Поездка несколько отвлекла арестованных от мыслей об их положении. Они свободно беседовали друг с другом среди молчавших полицейских, любовались южнозеландским ландшафтом, смотрели на зеленые холмы, засеянные поля, леса, каменные ограды, цветущую бузину. Стоял погожий летний день. Неужели страна подверглась бы опасности, если бы кто-либо из полицейских сказал им, куда их везут?

Их привезли в Полицейское управление в Копенгагене. В то странное здание, о существовании которого никто из них не знал. Немой эскорт привел их в штаб, где в течение многих лет в секретных отделениях и кабинетах подготавливалась охота на них. Жителям Престё, Бельдринге. Фрюденхольма и Юнгсховеда удалось познакомиться со своеобразными особенностями этого здания.

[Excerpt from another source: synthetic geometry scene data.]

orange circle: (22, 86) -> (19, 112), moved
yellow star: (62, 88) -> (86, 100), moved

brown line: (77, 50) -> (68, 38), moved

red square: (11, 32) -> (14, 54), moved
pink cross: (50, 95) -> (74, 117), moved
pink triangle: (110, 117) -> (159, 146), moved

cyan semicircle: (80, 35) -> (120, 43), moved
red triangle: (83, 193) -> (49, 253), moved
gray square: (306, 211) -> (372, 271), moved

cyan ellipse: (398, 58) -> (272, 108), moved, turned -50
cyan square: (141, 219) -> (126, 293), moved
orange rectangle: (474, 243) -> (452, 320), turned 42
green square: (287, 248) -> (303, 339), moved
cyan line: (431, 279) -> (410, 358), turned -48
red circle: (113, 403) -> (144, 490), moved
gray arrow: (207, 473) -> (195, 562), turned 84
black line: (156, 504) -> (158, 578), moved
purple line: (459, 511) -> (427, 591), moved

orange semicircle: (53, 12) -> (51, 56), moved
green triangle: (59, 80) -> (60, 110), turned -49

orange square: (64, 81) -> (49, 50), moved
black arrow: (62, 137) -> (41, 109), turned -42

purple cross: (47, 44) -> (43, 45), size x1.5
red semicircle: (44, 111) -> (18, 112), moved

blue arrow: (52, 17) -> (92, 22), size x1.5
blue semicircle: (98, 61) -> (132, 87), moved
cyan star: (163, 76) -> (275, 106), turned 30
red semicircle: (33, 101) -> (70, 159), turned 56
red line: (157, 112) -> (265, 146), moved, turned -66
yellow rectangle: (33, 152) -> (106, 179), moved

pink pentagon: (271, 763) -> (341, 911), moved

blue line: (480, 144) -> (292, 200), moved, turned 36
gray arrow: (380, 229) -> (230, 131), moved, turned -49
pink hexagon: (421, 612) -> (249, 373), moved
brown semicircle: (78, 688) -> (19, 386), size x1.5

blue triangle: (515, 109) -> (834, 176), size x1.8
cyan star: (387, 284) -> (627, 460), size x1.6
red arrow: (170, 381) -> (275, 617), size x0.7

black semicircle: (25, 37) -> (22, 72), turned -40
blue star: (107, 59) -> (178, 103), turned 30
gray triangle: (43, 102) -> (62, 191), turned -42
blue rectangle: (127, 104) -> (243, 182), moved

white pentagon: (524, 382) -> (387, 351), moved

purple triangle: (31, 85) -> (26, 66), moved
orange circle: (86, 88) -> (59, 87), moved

А сравнить его можно было только с пресловутым лабиринтом, созданным архитектором Дедалом в древнем Кноссе, таким запутанным, что даже сам строитель не мог найти из него, выхода и вынужден был приделать себе искусственные крылья, чтобы выбраться из своего творения.

Пятерых заключенных сгрузили в одном из античных дворов, и немые вооруженные полицейские передали их другим полицейским, которые повели их через римские катакомбы, греческие перистили и критский лабиринт в большую контору, где обстановка напоминала декорации к опере «Волшебная флейта».

Здесь звонили телефоны, стучали пишущие машинки, полицейские с бумагами бегали взад и вперед. Вновь прибывшим пришлось подождать. Затем их пересчитали, установили их личность, сличая множество листков и карточек.

– Вы рабочий Мартин Торвальд Ольсен? Пожалуйста, сюда!

Толстый краснолицый полицейский втолкнул его в комнату рядом. Мартин решил, что он наконец-то встретится с судьей. Срок этой встречи истек уже много часов назад. Он, конечно, будет протестовать. Ему было неприятно от того, что он не умыт и небритый.

– Выньте все из карманов!

– Полицейские уже забрали все, что у меня было в карманах. Я бы хотел получить свои вещи обратно.

– Это исключается. Есть у вас еще что-нибудь?

– Нет.

– Поднимите руки! – Толстяк засунул рукп в карманы Мартина и ощупал его. – Ну, вот сюда!

– Нельзя ли здесь умыться? Целых двадцать четыре часа я не мог получить куска мыла.

– Мы не держим здесь мыла для всяких! Идите!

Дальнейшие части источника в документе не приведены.